##### Dataset extract #####

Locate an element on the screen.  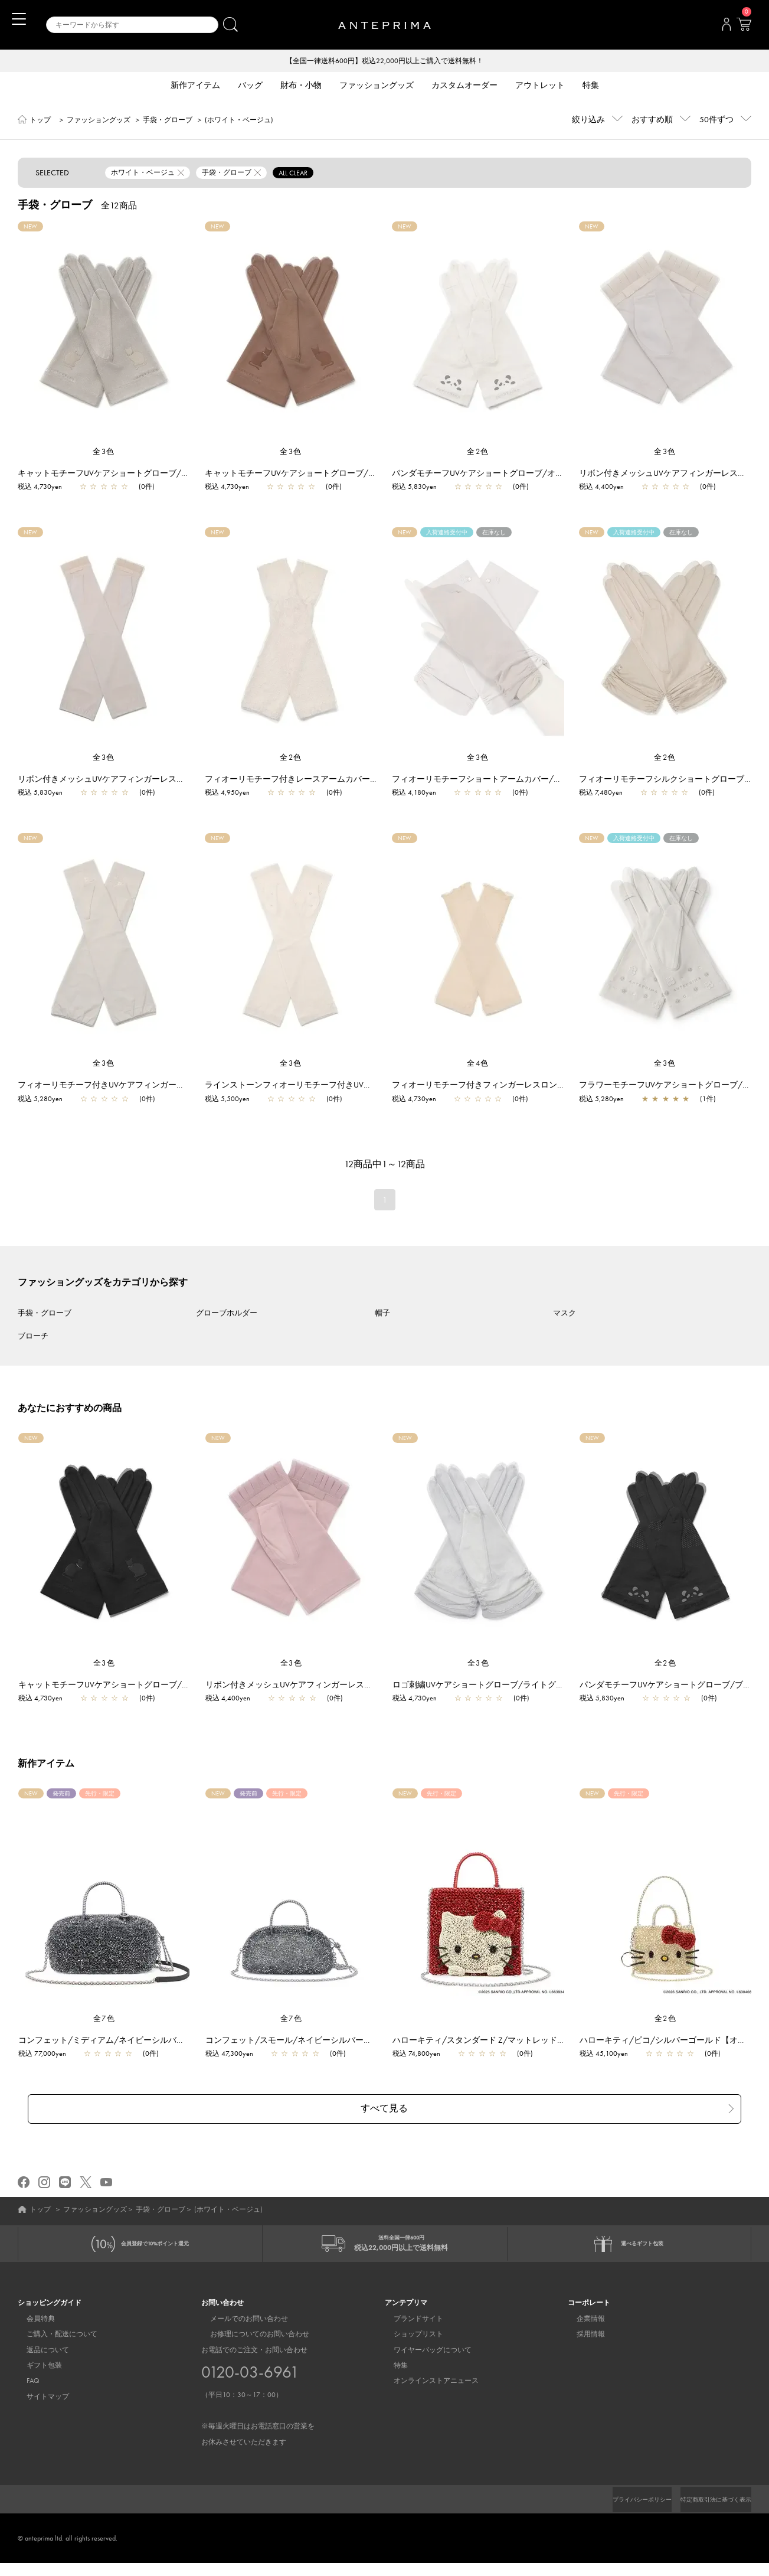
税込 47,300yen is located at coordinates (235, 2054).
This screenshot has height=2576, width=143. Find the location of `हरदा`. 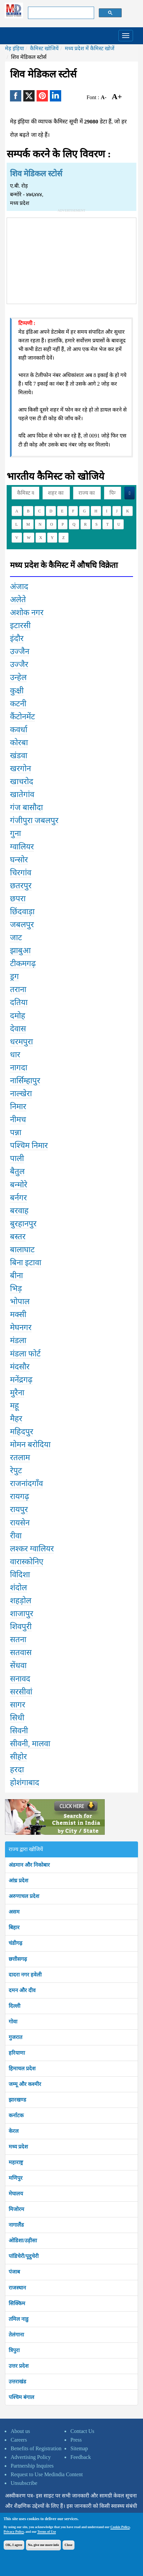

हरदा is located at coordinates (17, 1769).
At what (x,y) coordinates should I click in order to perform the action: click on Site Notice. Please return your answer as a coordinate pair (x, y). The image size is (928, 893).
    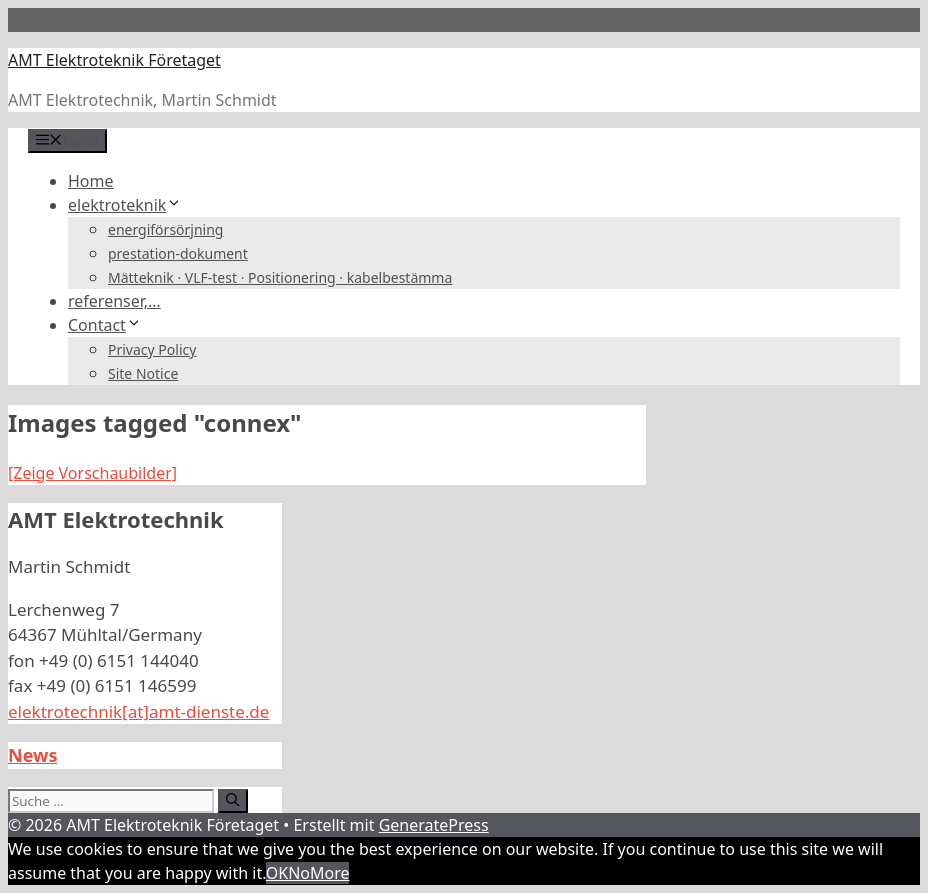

#####
##### Dataset extract #####

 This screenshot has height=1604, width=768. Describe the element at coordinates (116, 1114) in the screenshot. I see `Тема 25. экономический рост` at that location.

#####
##### Dataset extract #####

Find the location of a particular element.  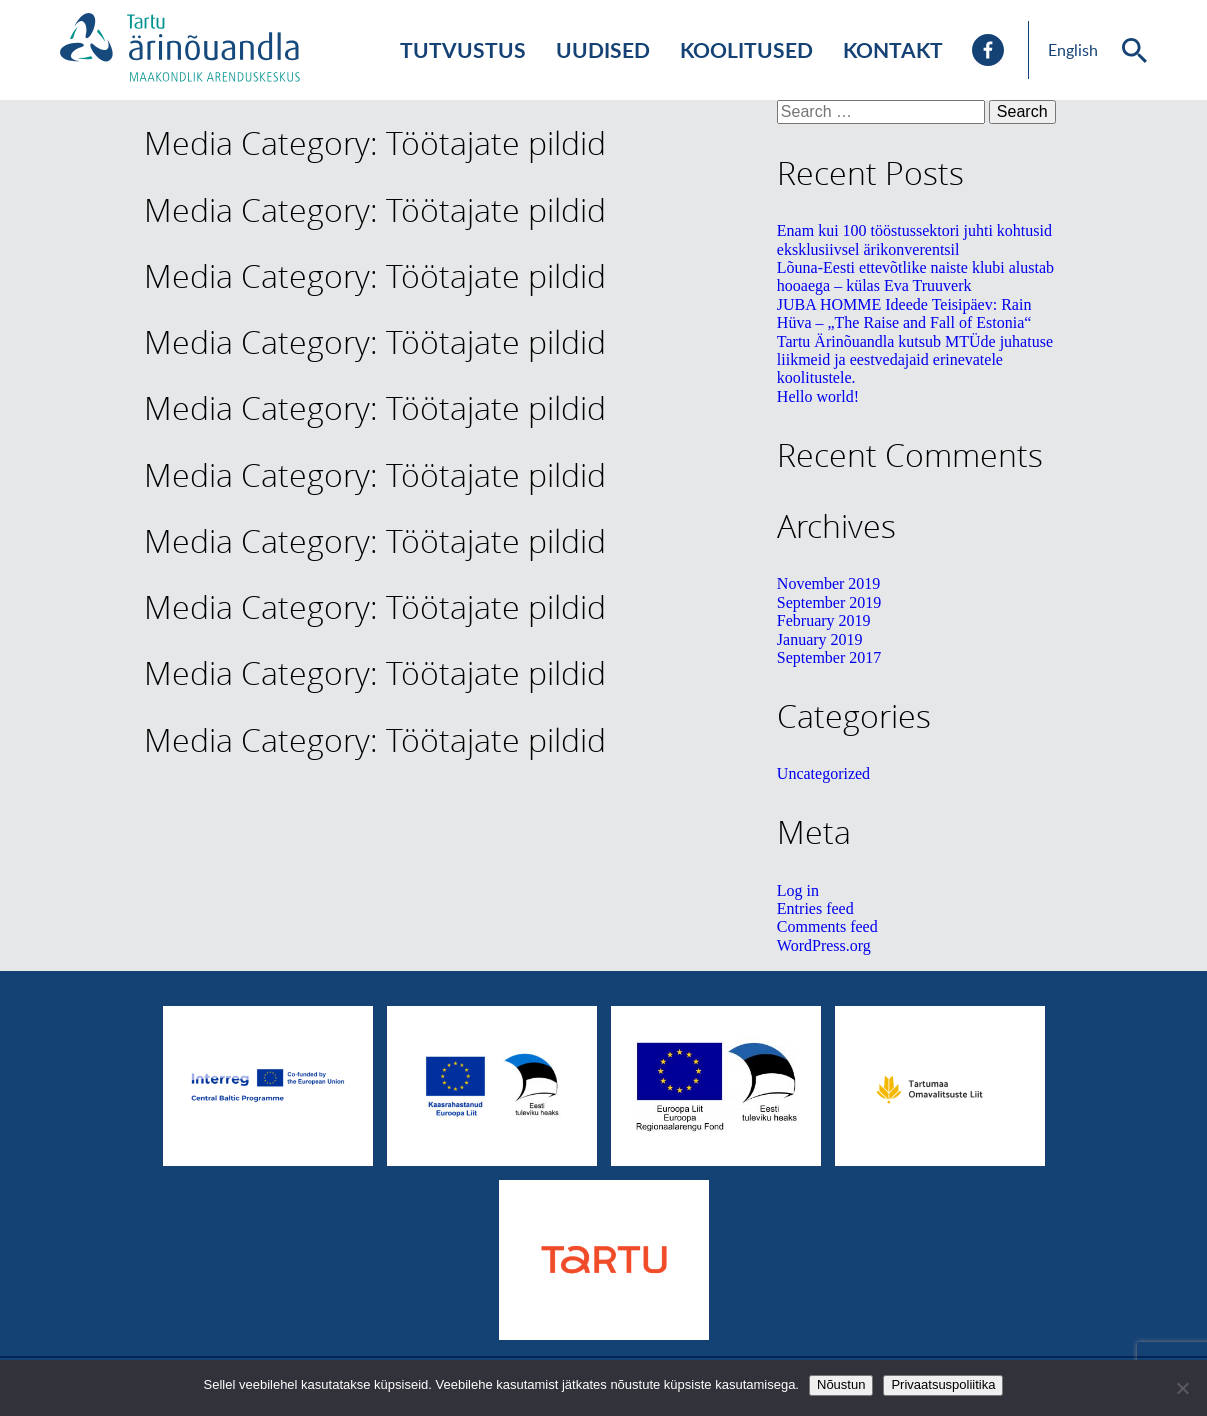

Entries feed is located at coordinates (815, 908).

#####

▸ Task directions
Copy only this from above: the line containing "This screenshot has height=2576, width=143.", the line containing "At what (x,y)", and all lines between, printed exactly. Leave out the pictures.

▸ Reply to the exercise
This screenshot has height=2576, width=143. Find the location of `हरदा`. 

हरदा is located at coordinates (17, 1769).
At what (x,y) coordinates should I click in order to perform the action: click on Site Notice. Please return your answer as a coordinate pair (x, y). The image size is (928, 893).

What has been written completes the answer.